LA NÉCESSITÉ D’UNE NOUVELLE RÉGULATION POUR COMBLER LE VIDE
La montée en puissance de la digitalisation n’épargnant plus aucun domaine de la vie humaine, on devrait s’accorder pour reconnaitre que si certains domaines ont déjà fait l’objet de régulation, il n’en demeure pas moins vrai qu’on puisse constater un vide législatif dans d’autres domaines. Le droit pénal par exemple s’est facilement adapté à Internet, les activités économiques aussi ; même si on doit noter qu’il n’existe pas encore un droit pénal ou économique de l’Internet. Par contre, si nous convoquons les biens et plus précisément le droit d’auteur ou encore le droit des contrats, il serait facile de relever un vide normatif.
Il est évident que le droit d’auteur au Cameroun n’a pas évolué au même titre que l’électronique la protection de la création, des brevets et autre logiciels informatiques ne peuvent répondre au critère matériel de protection de l’œuvre de l’esprit. On peut bien se demander si les droits actuels peuvent efficacement régir les créations dans le domaine du numérique.
En plein essor, le commerce sur Internet s’épanouit actuellement dans des conditions de sécurité juridiques peu satisfaisantes. Des transactions sont conclues entre cocontractants qui s’ignorent, mais acceptent de se fier à des rencontres purement électroniques. Elles ne sont à l’abris ni d’un disfonctionnement accidentel du réseau, ni d’agissements malveillants des tiers, ni enfin d’un comportement malhonnête du correspondant lui-même. Sauf précaution particulière, le risque n’est pas négligeable d’être trompé par une fausse identité, un message dont le contenu a été volontairement ou non altéré, ou dont l’expéditeur refuse d’endosser la paternité.
Le défi à relever par le droit en général est l’adaptation de ses règles à la dématérialisation des opérations.

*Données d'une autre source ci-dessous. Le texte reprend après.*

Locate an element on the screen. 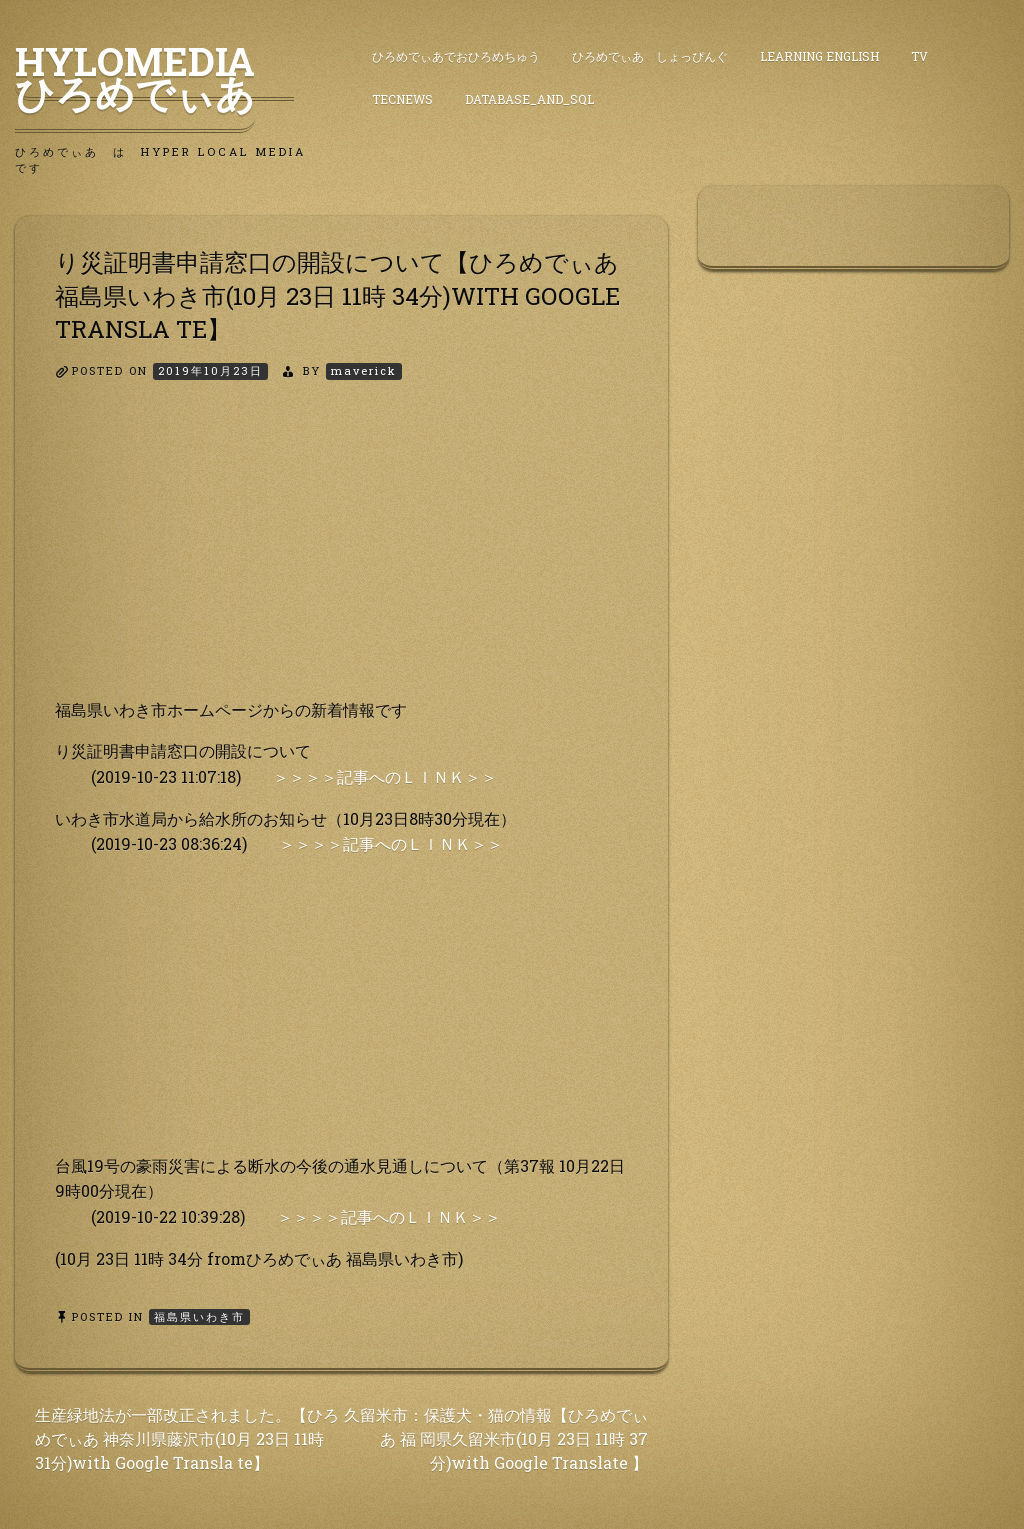 Image resolution: width=1024 pixels, height=1529 pixels. Learning English is located at coordinates (819, 56).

La réalisation de cet objectif passe impérativement et préalablement par le renforcement des normes applicables aux contrats en ligne. On aurait pu s’attendre à ce que le commerce électronique engendre une globalisation des pratiques, et pourquoi pas une conception diffuse et désincarnée des agents du droit. Les nouvelles technologies de l’information et de la communication sont de nouveaux risques à un coût très bas. Elles ajoutent de nouveaux risques à ceux traditionnellement encourus par les consommateurs. Elles contribuent également à la complication des risques existants. Les pouvoirs publics se doivent d’exercer une surveillance attentive pour préserver l’intérêt général menacé par les intérêts particuliers. Par exemple, pour une protection efficace du cyberconsommateur face aux mirages de la publicité, sa réglementation doit sortir de la sphère traditionnelle du contrôle du contenu pour s’étendre au support lui-même.
Si l’Internet offre à l’évidence de nouvelles formes de communication, l’Etat doit nécessairement prendre des mesures pour protéger ces diffusions. L’internet crée un nouvel espace publicitaire, son développement appelle une étude de nouvelles questions juridiques posées par la publicité en ligne. D’une manière générale, le dispositif légal camerounais a vocation à garantir des pratiques loyales en matière de publicité. Par ailleurs il veille à ce qu’elle ne porte pas atteinte à l’ordre public et aux bonnes mœurs.
Le développement de la vente électronique nécessite la mise en place d’éléments propres à entraîner la confiance des consommateurs dans leurs transactions. Par tout ceci une réforme des textes sur le numérique reste une nécessité absolue.